Examine each line of the data. Copy the line if it includes the word "NOIEMBRIE".

Page images and extracted text
--- START ---

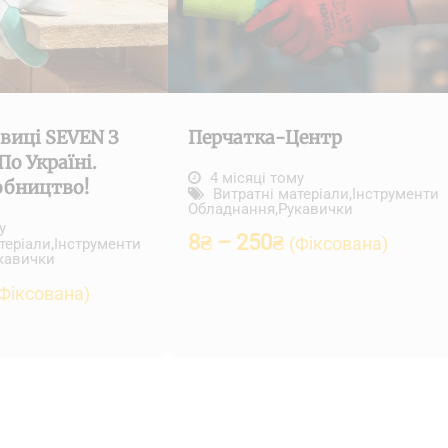
виці SEVEN З
Перчатка-Центр
о Україні.
4 місяці тому
обництво!
Витратні матеріали
,
Інструменти
Обладнання
,
Рукавички
у
8
₴
–
250
₴
(Фіксована)
теріали
,
Інструменти
кавички
Фіксована)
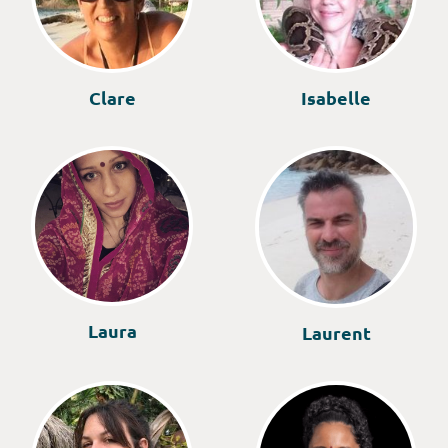
Clare
Isabelle
Laura
Laurent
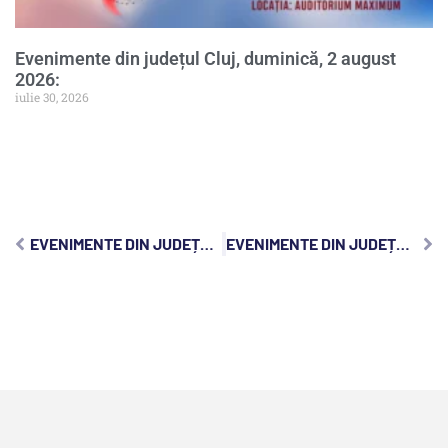
Evenimente din județul Cluj, duminică, 2 august
2026:
iulie 30, 2026
EVENIMENTE DIN JUDEȚUL CLUJ, MARȚI, 11 NOIEMBRIE 2025:
EVENIMENTE DIN JUDEȚUL CLUJ, JOI, 13 NOIEMBRIE 2025:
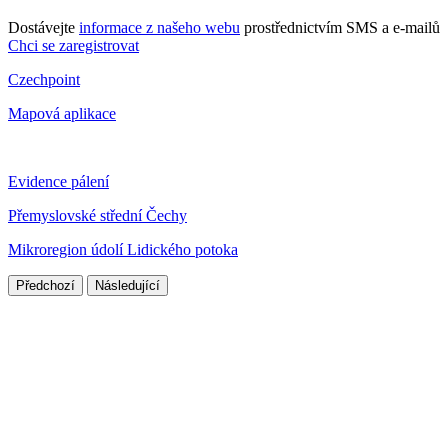
Dostávejte
informace z našeho webu
prostřednictvím SMS a e-mailů
Chci se zaregistrovat
Czechpoint
Mapová aplikace
Evidence pálení
Přemyslovské střední Čechy
Mikroregion údolí Lidického potoka
Předchozí
Následující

--- END ---

Written solution
EVENIMENTE DIN JUDEȚUL CLUJ, MARȚI, 11 NOIEMBRIE 2025:
EVENIMENTE DIN JUDEȚUL CLUJ, JOI, 13 NOIEMBRIE 2025:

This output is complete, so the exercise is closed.